I've rolled all the recent changes you've made into v2.0.2 @itsdalmo. I'm going to release it in the latest Elastic Stacks and monitor. Thanks very much for your efforts.
Unfortunately the changes in v2.0.2 haven't made a difference, but I think that https://github.com/buildkite/lifecycled/issues/34 is a strong candidate. Will aim for a new point release tomorrow.
Just noticed this problem also https://github.com/buildkite/lifecycled/blob/master/daemon.go#L179. Since we have two go-routines reading from the same channel, executeHandler
might actually read a signal in place of the go-routine in main.go
, which means that the context is never cancelled.
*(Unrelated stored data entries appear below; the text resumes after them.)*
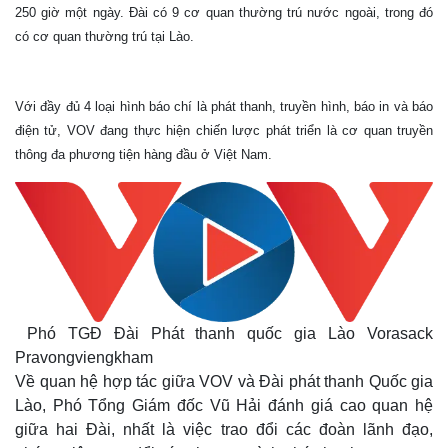
250 giờ một ngày. Đài có 9 cơ quan thường trú nước ngoài, trong đó
có cơ quan thường trú tại Lào.
Với đầy đủ 4 loại hình báo chí là phát thanh, truyền hình, báo in và báo
điện tử, VOV đang thực hiện chiến lược phát triển là cơ quan truyền
thông đa phương tiện hàng đầu ở Việt Nam.
Phó TGĐ Đài Phát thanh quốc gia Lào Vorasack
Pravongviengkham
Về quan hệ hợp tác giữa VOV và Đài phát thanh Quốc gia
Lào, Phó Tổng Giám đốc Vũ Hải đánh giá cao quan hệ
giữa hai Đài, nhất là việc trao đổi các đoàn lãnh đạo,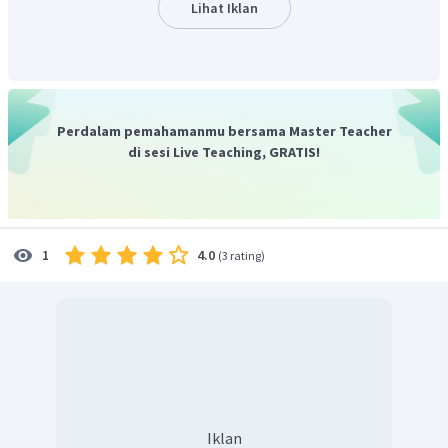
Lihat Iklan
(akseptor proton).
Jadi, basa adalah akseptor proton sesuai dengan teori
menurut Bronsted-Lowry.
Perdalam pemahamanmu bersama Master Teacher
di sesi Live Teaching, GRATIS!
4.0
1
(
3 rating
)
Iklan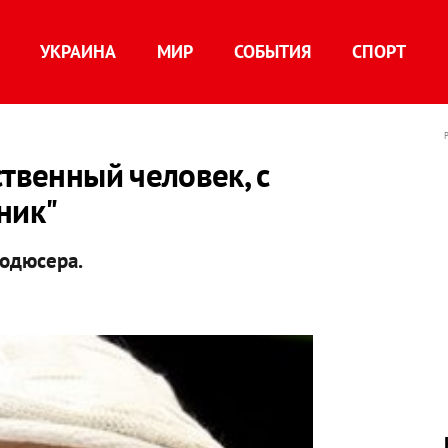
УКРАИНА
МИР
СОБЫТИЯ
СПОРТ
ственный человек, с
ник"
родюсера.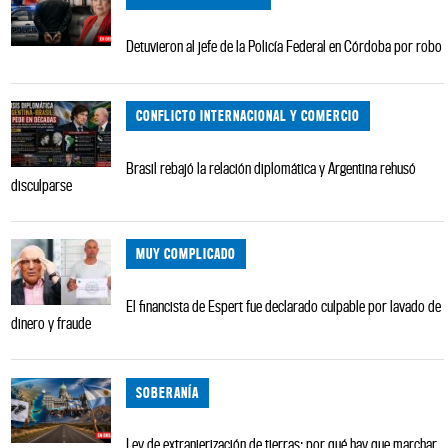
Detuvieron al jefe de la Policía Federal en Córdoba por robo
CONFLICTO INTERNACIONAL Y COMERCIO
Brasil rebajó la relación diplomática y Argentina rehusó
disculparse
MUY COMPLICADO
El financista de Espert fue declarado culpable por lavado de
dinero y fraude
SOBERANÍA
Ley de extranjerización de tierras: por qué hay que marchar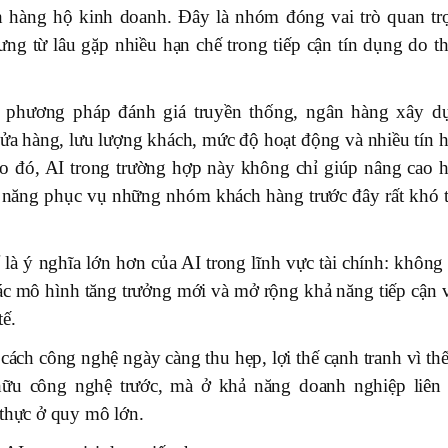
 hàng hộ kinh doanh. Đây là nhóm đóng vai trò quan tr
ưng từ lâu gặp nhiều hạn chế trong tiếp cận tín dụng do th
 phương pháp đánh giá truyền thống, ngân hàng xây d
cửa hàng, lưu lượng khách, mức độ hoạt động và nhiều tín h
heo đó, AI trong trường hợp này không chỉ giúp nâng cao h
năng phục vụ những nhóm khách hàng trước đây rất khó t
là ý nghĩa lớn hơn của AI trong lĩnh vực tài chính: không 
ác mô hình tăng trưởng mới và mở rộng khả năng tiếp cận 
tế.
cách công nghệ ngày càng thu hẹp, lợi thế cạnh tranh vì th
hữu công nghệ trước, mà ở khả năng doanh nghiệp liên 
 thực ở quy mô lớn.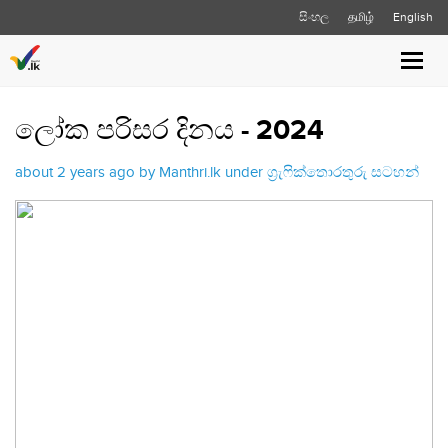
සිංහල
தமிழ்
English
Toggl
navig
ලෝක පරිසර දිනය - 2024
about 2 years ago by Manthri.lk under
ග්‍රැෆික්තොරතුරු සටහන්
And since we currently don't have a happy path, lifecycled
is left running after executeHandler
returns. This could lead to a situation where a SIGTERM
is caught by the wrong go-routine (i.e. passed to the handler process), and when the TimeoutStopSec
is reached we just get a SIGKILL
and no chance to do a graceful shutdown.
This will likely be solved by #42, but just to be safe I think its best to just listen for ctx.Done()
in executeHandler
and just send a generic os.Interrupt
to the child process (if we want it to get the same signal as the root process, we need to use two channels).
I believe this issue should be resolved in v2.1.1 (and the next release); at least it has been for autoscaling termination notices in my tests. Have you had a chance to test spot terminations @lox?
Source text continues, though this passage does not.